I don't live in the middle of nowhere and I support Trump. I'm too poor to vote for a Republican and too straight white and male to vote for a Democrat. Trump changed all that. I registered as a Republican in 2004. But living through the Bush administration made me realize I'm not a Republican. I can't be. I don't make 100,000 a year. But I can't vote for a Democrat because they hate white straight males. Other than Trump I don't have anyone I can vote for.
 
It's fucking depressing. I think of myself as a liberal: Unions have their place, universal healthcare can work, and big socialized projects like the US interstate system aren't necessarily evil.

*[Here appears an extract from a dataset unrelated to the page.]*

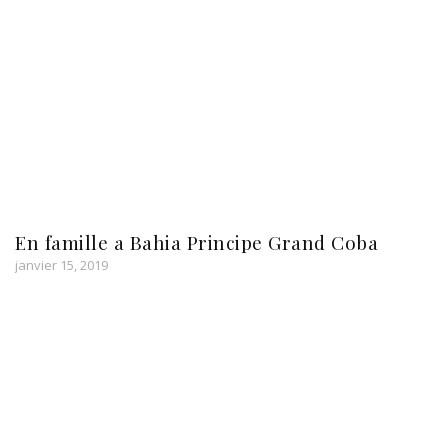
En famille a Bahia Principe Grand Coba
janvier 15, 2019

But apparently I'm fucking Hitler because I think blacks should be able to read and write, and immigration should not be run by a retarded Jew.

Fucking Overton window. Shit it.
 
Exactly the same happened with brexit. The remain campaign should have focused on how much EU funding poorer UK areas get. ‘Hey, former mining area! Did you know that new leisure centre was built with EU cash?’ But no. They ran a completely negative campaign calling people white racist bigoted idiots.
The sheer astonishment when we voted leave. It was glorious. I had people crying, telling me it had to be fixed because nobody in my Facebook voted for it! I said exactly the same thing to each of them - ‘oh that’s odd. I had a mix in people I know. Strange how everyone you know thinks the same thing…’ one or two started to have a brief moment of awareness, and then the sh reaching started again.
Negative campaigning works against your opponents, not your voters
 
It's fucking depressing. I think of myself as a liberal: Unions have their place, universal healthcare can work, and big socialized projects like the US interstate system aren't necessarily evil.

But apparently I'm fucking Hitler because I think blacks should be able to read and write, and immigration should not be run by a retarded Jew.

Fucking Overton window. Shit it.
What the DNC refuses to admit to its voterbase is that you can't have open borders and universal healthcare for everyone, but they sure do give all the illegals free healthcare and welfare at the expense of Americans.
 
Show me the democrat that does not support putting men in women's prisons. The one that does not support unrestricted abortion up until the moment of birth and even then some. The one that doesn't support doctors prescribing puberty blockers or surgeries for mentally distressed minors. Or the one who doesn't support unrestricted open borders.

These aren't trivial issues you can just sweet talk away. Driving a pickup truck and saying y'all doesn't reconcile these policy differences.
 
Did I shift to a reality where rural america actually decides elections? And also isn't voting left by the usual crowd of women, "immigrants", californian expats and union members?